Most investors are primarily concerned about two things: return on their investment and risk. Certificates of deposit (CDs) address both of these investor concerns by yielding moderate returns with minimal risk. CDs provide supplemental income while also balancing out other, high-risk portfolio investments.

CD Basics

A CD is a form of savings account and is classified as a time deposit. CDs earn more interest than an ordinary savings account, often by several percentage points. In exchange for a guaranteed rate of interest, an investor in a CD agrees to leave the deposit in the CD for a specified period of time (until “maturity “). As part of the terms of the CD, a penalty – often lost interest – may be incurred if money is withdrawn early.

Advantages of CDs

What You Need to Know About Certificates of DepositCDs are offered by banks and are easy to open. It’s a simple process that can be done by completing a quick form or, in some cases, over the phone. Certificates of deposit also provide peace of mind. Insured by the Federal Deposit Insurance Corporation (FDIC) up to $250,000, CDs are considered to be one of the safest investments. With maturity dates ranging from three months to five years or longer, CDs are typically short- to mid-term investments. Some CDs offer a low minimum deposit, sometimes as low as $500. The minimal deposit requirements and varied maturity dates make CDs flexible investment options. CDs are great investment vehicles for saving for large purchases, such as a new car or a down payment on a home.

Interest rates on CDs are determined based on a number of factors. Typically, the larger the CD, the higher the interest rate. A jumbo CD, which can have a minimum denomination of $100,000 or more, sports the highest rates. Alternatively, CDs with longer maturities, in the two- to five-year range, also provide higher returns. The CD market is highly competitive, allowing for equally competitive interest rate returns.

Savvy investors use the laddering strategy when purchasing their CDs, in order to maintain liquidity or access to a portion of their money. Instead of placing all their funds into one large CD, investors who utilize the CD ladder technique distribute their funds into multiple CDs with staggered maturity dates. This laddering strategy also reduces the risk of incurring a penalty due to early withdrawal.
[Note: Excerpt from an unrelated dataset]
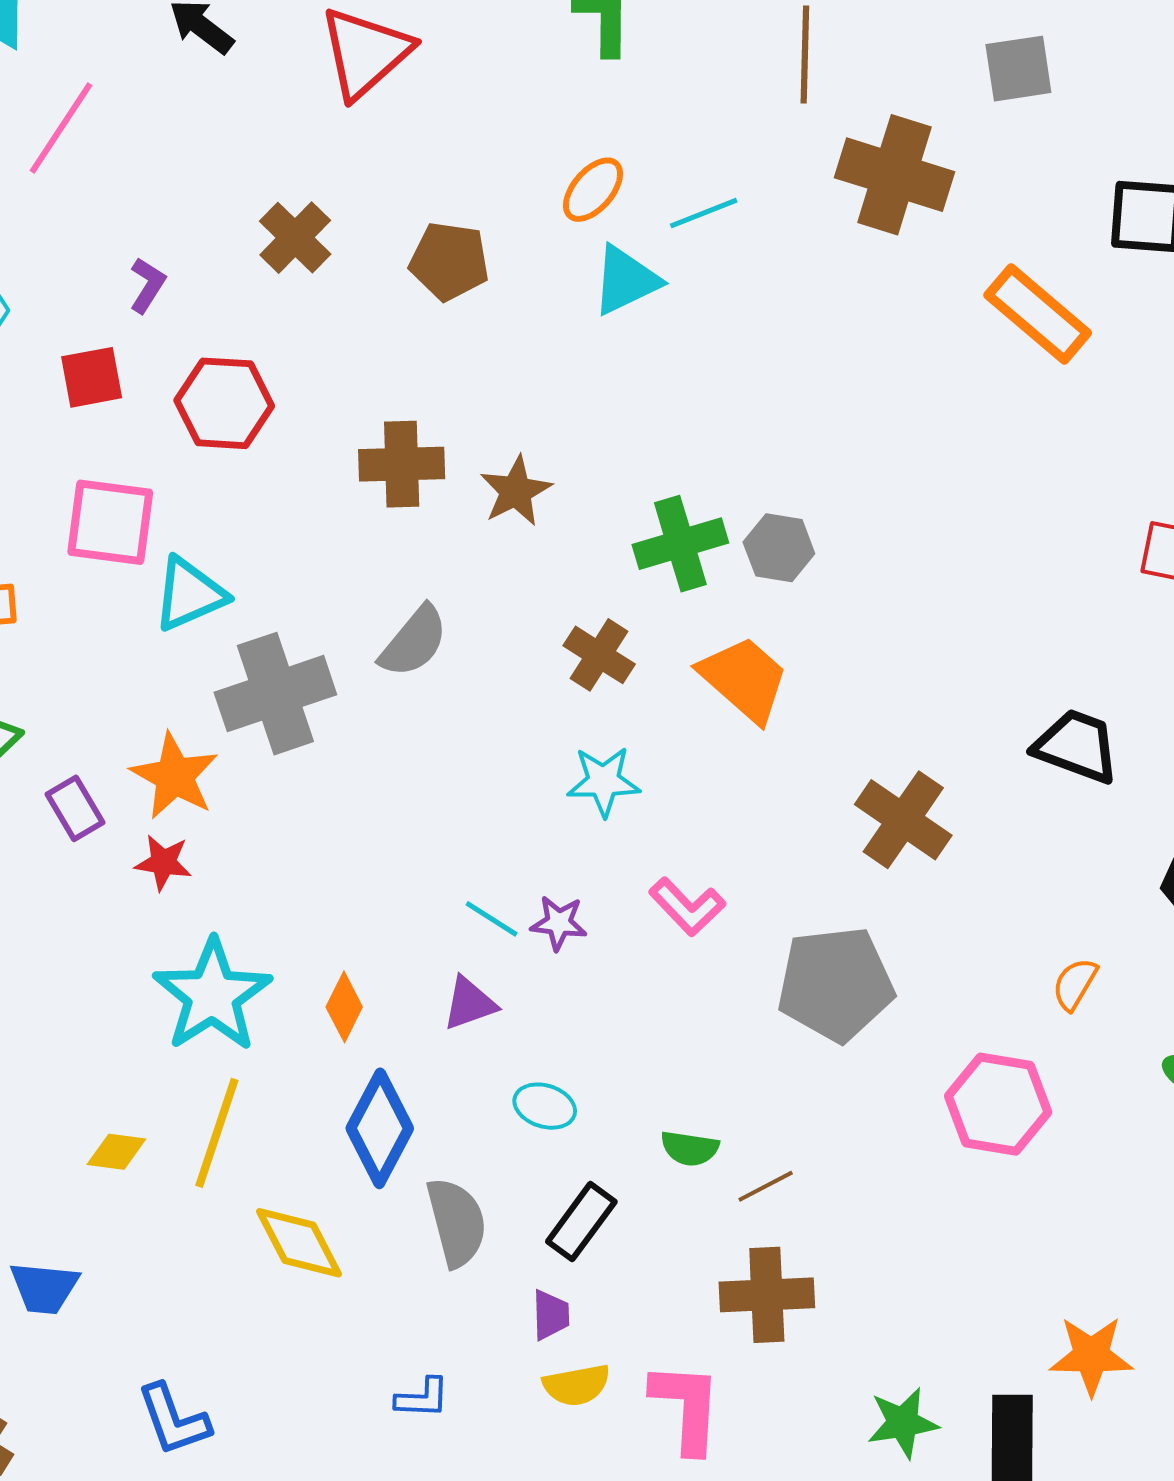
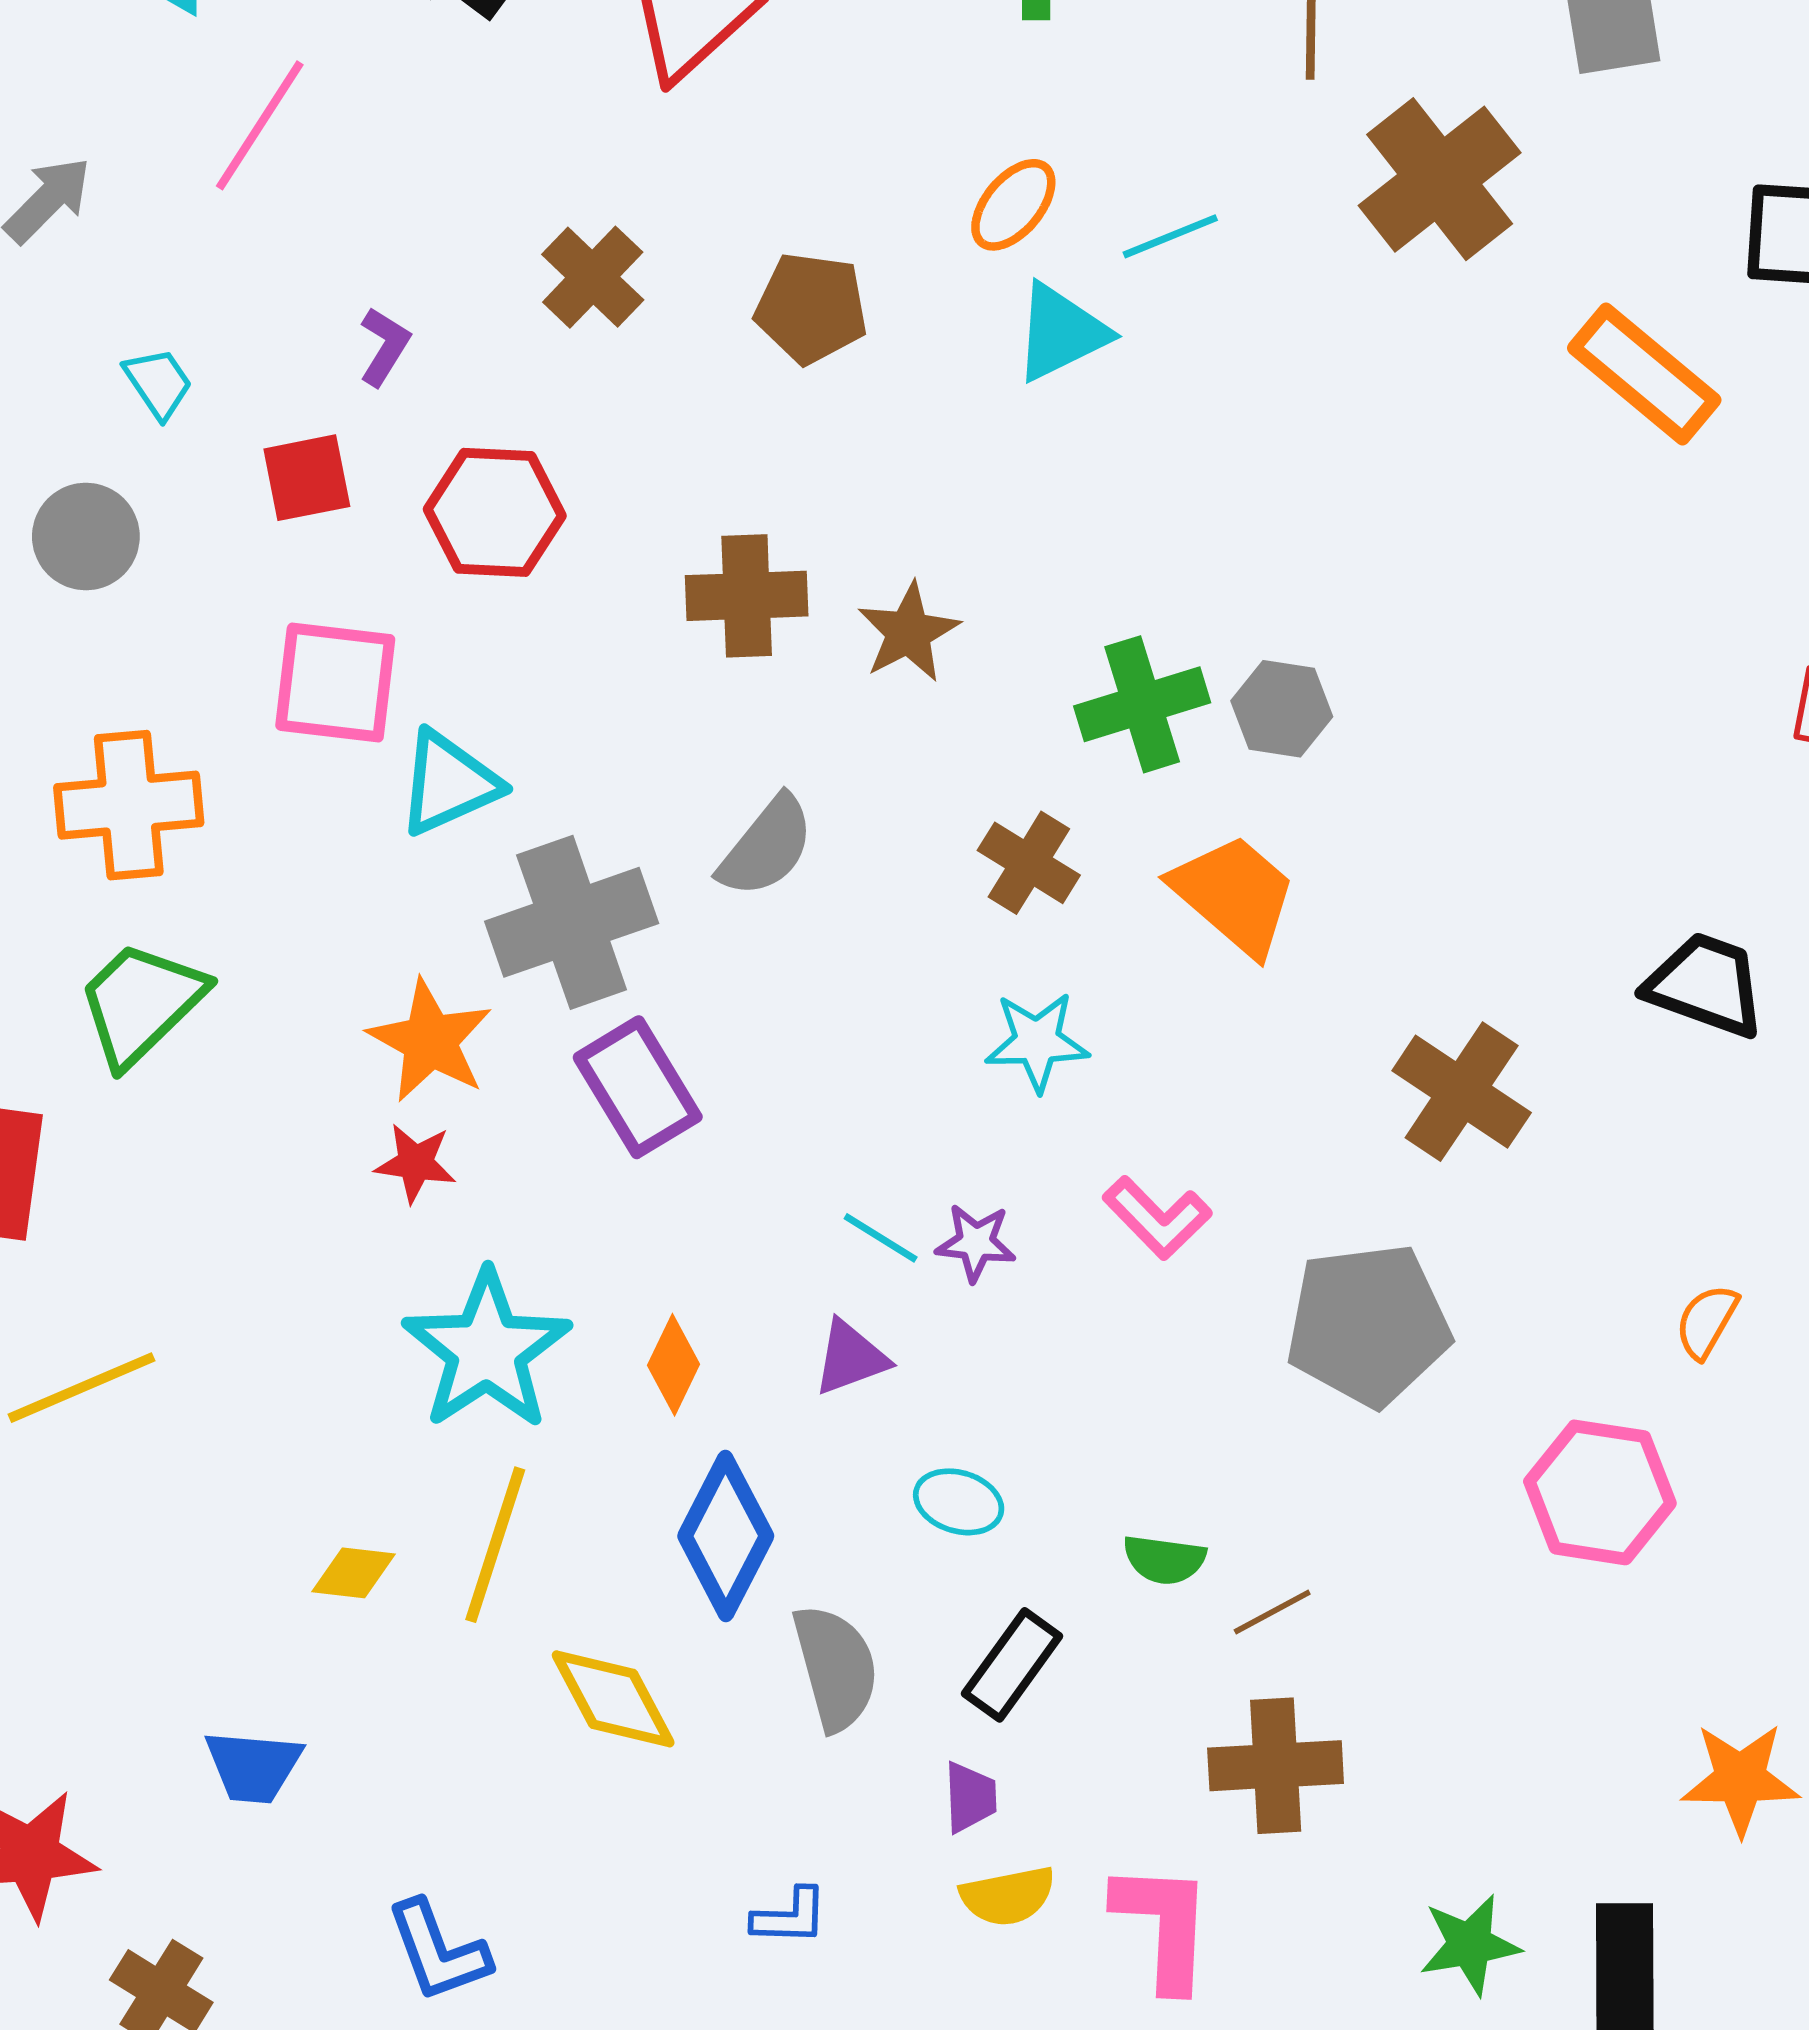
brown cross: (894, 175) -> (1440, 179), turned 35
purple rectangle: (75, 808) -> (638, 1087), moved, size x1.5
orange star: (1091, 1356) -> (1740, 1779), moved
Laddering of CDs is a great method to have funds available for children’s college tuition or for retirement. Some CD terms also allow the investor to reinvest earnings or roll over the CD, which offers additional flexibility.

CDs Compared to Other Financial Instruments

CDs have a number of advantages in comparison to other financial vehicles. As long as the amount is within FDIC insurance limits, the risk associated with a certificate of deposit is minimal. Since CDs are not affected by stock market fluctuations, there’s no worry about stock market volatility or losing principal. You also don’t have to conduct a lot of research to select a good CD, unlike stock and bond portfolios. For these reasons, many people prefer to purchase CDs rather than “play” the stock market game. Beyond the risk consideration, CDs offer a considerably higher interest rate than checking accounts and savings accounts.